В кафе входит мужчина, высокий, хорошо одетый, на несколько лет старше Клайна. «Австриец старой закалки, если вы знаете, что я хочу сказать, мистер Аргов». В его походке чувствуется высокомерие, что побуждает Клайна опустить газету. Официант спешит через весь зал, чтобы встретить его. Официант стискивает руки, переминается с ноги на ногу, точно школьник, которому не терпится пописать. «Добрый вечер, герр Фогель. Так приятно вас видеть сегодня. Я уж думал, вы сегодня не появитесь. Ваш обычный столик? Попробую угадать: „Айншпеннер“? А как насчет чего-нибудь сладенького? Мне говорили, что сегодня замечательный „Захерторте“, герр Фогель…»

Тут пожилой мужчина произносит несколько слов, и Макс Клайн чувствует, как у него леденеет спина. Это же тот самый голос, что приказывал ему играть Брамса в Аушвице, тот же голос, что спокойно спрашивал у его товарищей по заключению, какую пьесу играют, а не то… И сейчас перед ним стоял этот убийца, здоровый и благополучный, и заказывал в кафе «Централь» «Айншпеннер» и «Захерторте».

– Я почувствовал, как к горлу подкатывает тошнота, – сказал Клайн. – Я бросил деньги на столик и выскочил на улицу. Взглянул в окно и увидел, что чудовище по имени герр Фогель читает газету. Такое было впечатление, будто мы вовсе и не встречались.

Габриель удержался и не спросил, почему Клайн мог быть так уверен, что мужчина из кафе «Централь» был тем человеком, которого он видел в Аушвице шестьдесят лет назад.

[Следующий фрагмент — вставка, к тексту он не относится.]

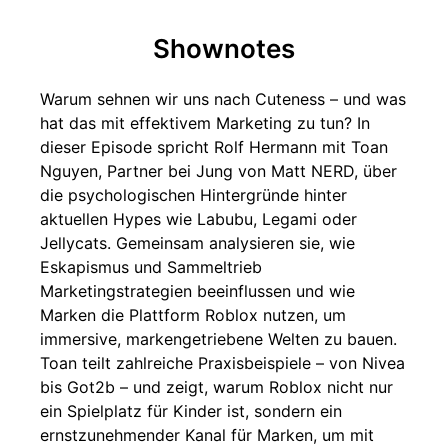
Shownotes
Warum sehnen wir uns nach Cuteness – und was
hat das mit effektivem Marketing zu tun? In
dieser Episode spricht Rolf Hermann mit Toan
Nguyen, Partner bei Jung von Matt NERD, über
die psychologischen Hintergründe hinter
aktuellen Hypes wie Labubu, Legami oder
Jellycats. Gemeinsam analysieren sie, wie
Eskapismus und Sammeltrieb
Marketingstrategien beeinflussen und wie
Marken die Plattform Roblox nutzen, um
immersive, markengetriebene Welten zu bauen.
Toan teilt zahlreiche Praxisbeispiele – von Nivea
bis Got2b – und zeigt, warum Roblox nicht nur
ein Spielplatz für Kinder ist, sondern ein
ernstzunehmender Kanal für Marken, um mit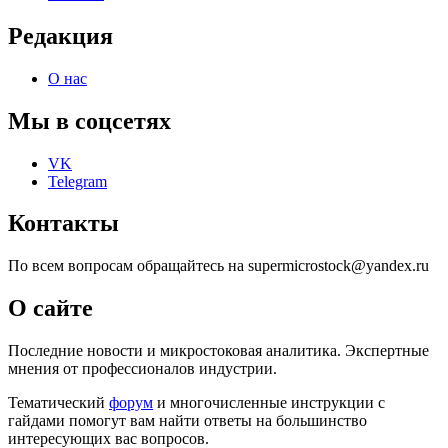
Редакция
О нас
Мы в соцсетях
VK
Telegram
Контакты
По всем вопросам обращайтесь на supermicrostock@yandex.ru
О сайте
Последние новости и микростоковая аналитика. Экспертные
мнения от профессионалов индустрии.
Тематический
форум
и многочисленные инструкции с
гайдами помогут вам найти ответы на большинство
интересующих вас вопросов.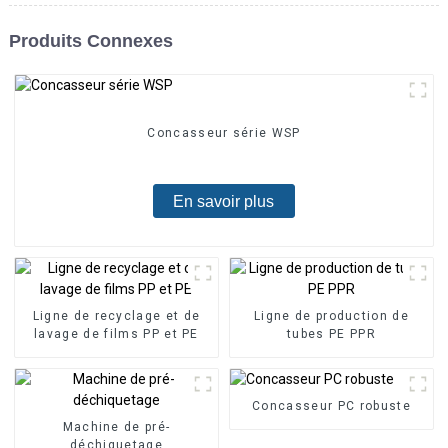
Produits Connexes
Concasseur série WSP
En savoir plus
Ligne de recyclage et de
Ligne de production de
lavage de films PP et PE
tubes PE PPR
Concasseur PC robuste
Machine de pré-
déchiquetage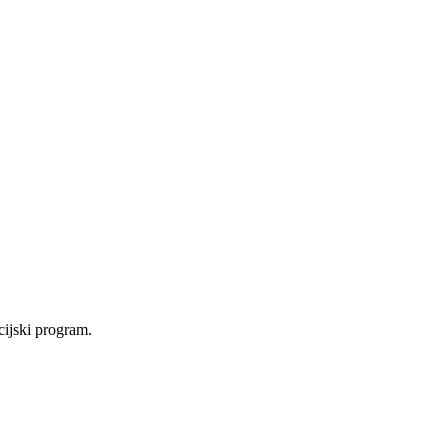
cijski program.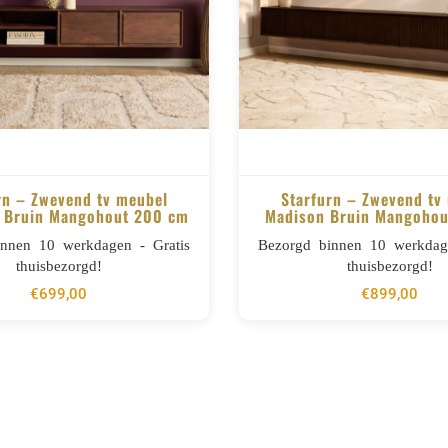
rn – Zwevend tv meubel
Starfurn – Zwevend tv
 Bruin Mangohout 200 cm
Madison Bruin Mangohou
BESTELLEN
BESTELLEN
innen 10 werkdagen - Gratis
Bezorgd binnen 10 werkdage
thuisbezorgd!
thuisbezorgd!
€
699,00
€
899,00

Но прав или не прав Клайн, было не столь уж важно по сравнению с тем, что произошло потом. Габриель не собирался сидеть и ждать дальнейшего разворота событий – во всяком случае, не в три часа ночи, поэтому он взял бразды правления в свои руки.

– И поняв это, что же вы предприняли, герр Клайн?

– Как вы могли предположить, я стал регулярным посетителем кафе «Централь». Вскоре и ко мне стали обращаться по имени. Вскоре и у меня появился мой обычный столик, как раз рядом с досточтимым герром Фогелем. Мы начали желать друг другу доброго дня. Иногда, прочитав газеты, мы обменивались соображениями о политике или международных событиях. Несмотря на возраст, ум у него был острый. Он сообщил мне, что занимается бизнесом, какими-то там инвестициями.

– И когда вы все это узнали, попив рядом с ним кофе, вы пошли к Эли Лавону в «Рекламации за период войны и справки»?

Клайн медленно кивнул.

– Он выслушал меня и пообещал вникнуть. А пока попросил меня не ходить больше пить кофе в кафе «Централь». Я был против. Я боялся, что Фогель опять ускользнет. Но поступил так, как просил ваш приятель.

– А что дальше?

– Прошло две-три недели. Наконец мне позвонили. Это была одна из девушек, работавших в конторе, – американка по имени Сара. Она сообщила, что у Эли Лавона есть для меня новости. И попросила прийти в контору на другое утро в десять часов. Я сказал, что приду, и повесил трубку.

– Когда это было?

– В день взрыва.

– Вы что-либо рассказали об этом полиции?

Клайн отрицательно покачал головой.

– Мистер Аргов, я не слишком люблю австрийцев в форме. А кроме того, я хорошо знаю, насколько плохо моя страна занимается преследованием военных преступников. Поэтому я молчал. Я пошел в венскую Общую больницу и стал наблюдать за израильскими официальными лицами, приходившими туда. Когда приехал посол, я попытался подойти к нему, но охрана оттолкнула меня. Итак, я ждал, пока появится человек, к которому можно обратиться. Вы показались мне таким человеком. Вы такой человек, мистер Аргов?

Многоквартирный дом через улицу бы почти точно таким, как и тот, в котором жил Макс Клайн. На втором этаже у темного окна стоял мужчина с камерой. Он нацелил телефотолинзы на мужчину, вышедшего из прохода у дома Клайна и свернувшего на улицу. Человек с фотоаппаратом сделал несколько снимков, затем опустил камеру и сел к магнитофону. В темноте он не сразу отыскал кнопку включения.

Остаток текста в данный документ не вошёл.